━━━━━ Study material

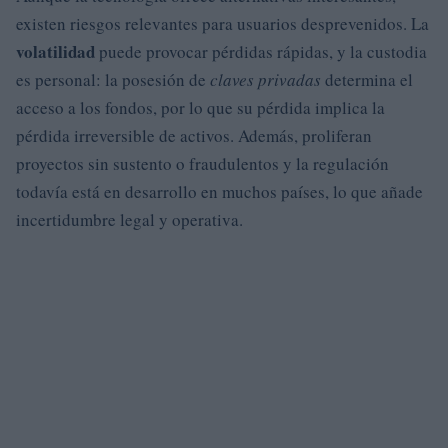
existen riesgos relevantes para usuarios desprevenidos. La
volatilidad
puede provocar pérdidas rápidas, y la custodia
es personal: la posesión de
claves privadas
determina el
acceso a los fondos, por lo que su pérdida implica la
pérdida irreversible de activos. Además, proliferan
proyectos sin sustento o fraudulentos y la regulación
todavía está en desarrollo en muchos países, lo que añade
incertidumbre legal y operativa.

━━━━━━━━━━

Required work: Could you print, exactly and with nothing else, the lines from the one containing "proyectos sin sustento" through the last line of the records above?

Answer space:
proyectos sin sustento o fraudulentos y la regulación
todavía está en desarrollo en muchos países, lo que añade
incertidumbre legal y operativa.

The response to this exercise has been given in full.